Analysis of MicroRNA-21 in Cancer Cells and Tissue Specimens by Using a Highly Sensitive In Situ Hybridization Assay.

摘要

MicroRNAs(miRNA) are 18 to 25 nucleotides long non-coding RNA that regulate the translation of their target mRNA in cells. miRNA plays an important role in human tumorigenesis, metastasis and angiogenesis. In situ hybridization (ISH) is an advanced method that combines molecular biological techniques with histological and cytological analysis to display gene expression status at the cellular level. In this study, a microRNA-21(miR-21) ISH assay with improved sensitivity was developed. The signal amplification using tyramide was assessed by a FISH quantitative test. The result demonstrated that the application of tyramide signal amplification significantly increased the CISH and FISH sensitivity. Other elements of the ISH assay including sample pretreatment and the use of LNA probe were also extensively tested and optimized.
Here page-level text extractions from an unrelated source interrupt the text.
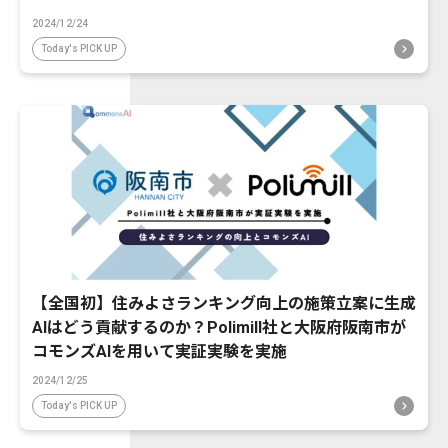
2024/12/24
Today's PICK UP
【全国初】住みよさランキング向上の施策立案に生成
AIはどう貢献するのか？Polimill社と大阪府阪南市が
コモンズAIを用いて実証実験を実施
2024/12/25
Today's PICK UP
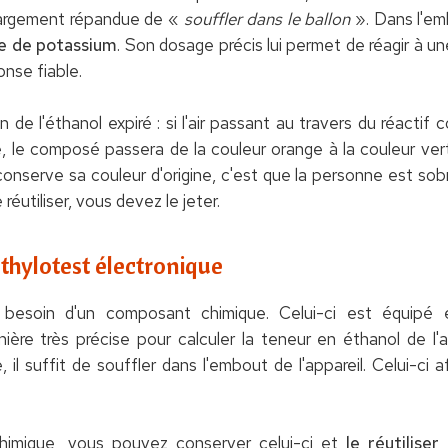
n largement répandue de «
souffler dans le ballon
». Dans l'em
e de potassium
. Son dosage précis lui permet de réagir à u
onse fiable.
on de l'éthanol expiré : si l'air passant au travers du réactif
ée, le composé passera de la couleur orange à la couleur ver
l conserve sa couleur d'origine, c'est que la personne est so
 réutiliser, vous devez le jeter.
thylotest électronique
nul besoin d'un composant chimique. Celui-ci est équip
ière très précise pour calculer la teneur en éthanol de l'
 il suffit de souffler dans l'embout de l'appareil. Celui-ci
chimique, vous pouvez conserver celui-ci et
le réutilise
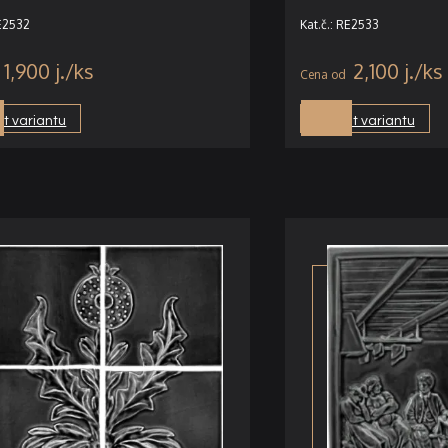
RE2532
Kat.č.: RE2533
1,900
j.
2,100
j.
t variantu
Vybrat variantu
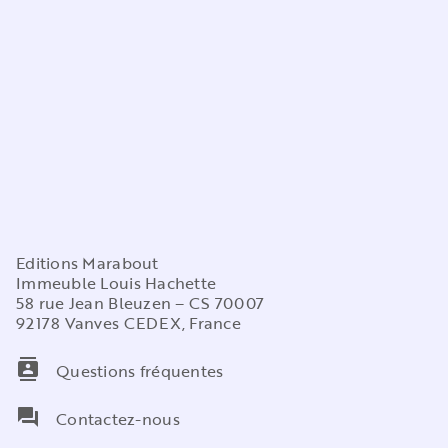
Editions Marabout
Immeuble Louis Hachette
58 rue Jean Bleuzen – CS 70007
92178 Vanves CEDEX, France
contacts
Questions fréquentes
question_answer
Contactez-nous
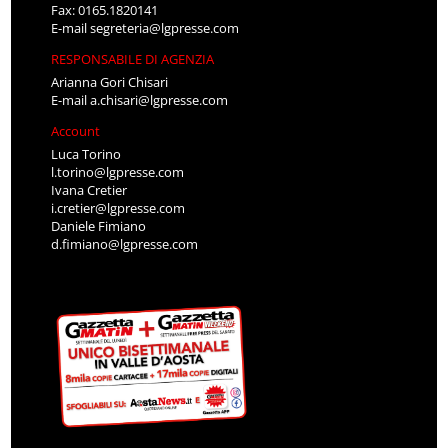
Fax: 0165.1820141
E-mail
segreteria@lgpresse.com
RESPONSABILE DI AGENZIA
Arianna Gori Chisari
E-mail
a.chisari@lgpresse.com
Account
Luca Torino
l.torino@lgpresse.com
Ivana Cretier
i.cretier@lgpresse.com
Daniele Fimiano
d.fimiano@lgpresse.com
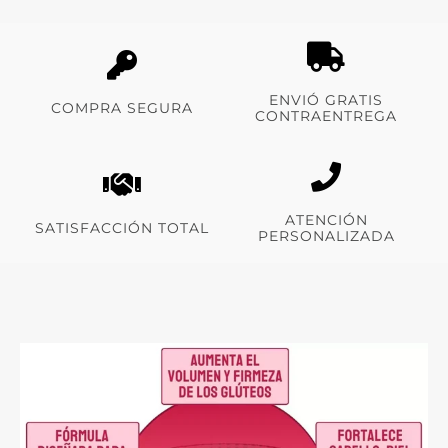
ENVIÓ GRATIS
COMPRA SEGURA
CONTRAENTREGA
ATENCIÓN
SATISFACCIÓN TOTAL
PERSONALIZADA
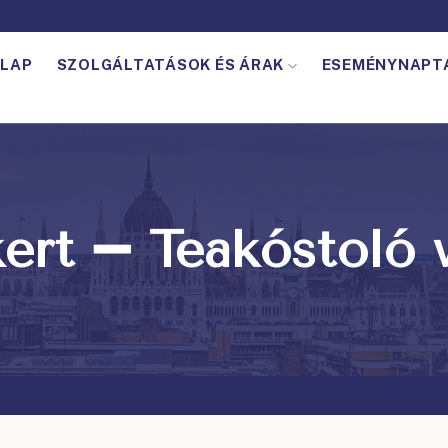
LAP
SZOLGÁLTATÁSOK ÉS ÁRAK
ESEMÉNYNAPT
ert ➖ Teakóstoló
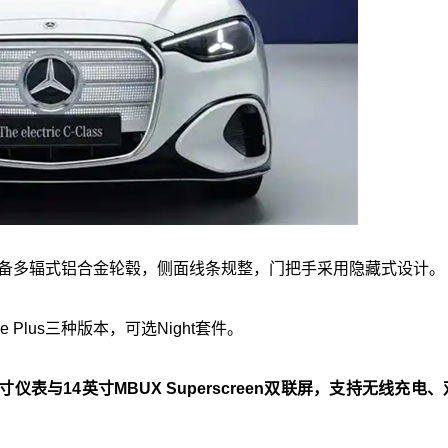
配备多辐式铝合金轮毂，侧面线条规整，门把手采用隐藏式设计。
ne Plus三种版本，可选Night套件。
英寸仪表与14英寸MBUX Superscreen双联屏，支持无线充电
The miR-21 expression in cell lines HEK-293, MCF-7, MDA-BM-231, AGS and HeLa were analyzed by improved ISH assays. The results of both CISH and FISH were correlated with the miR-21 quantification by TaqMan miRNA real-time PCR. In all tests the miR-21 expression of cancer cell lines MCF-7, MDA-MB-231, AGS and HeLa were significantly higher than expressions in non-cancer cell line HEK-293. The CISH and FISH assays also successfully detected cells with high levels of miR-21 expression in tumor islands in clinical a breast cancer FFPE specimen.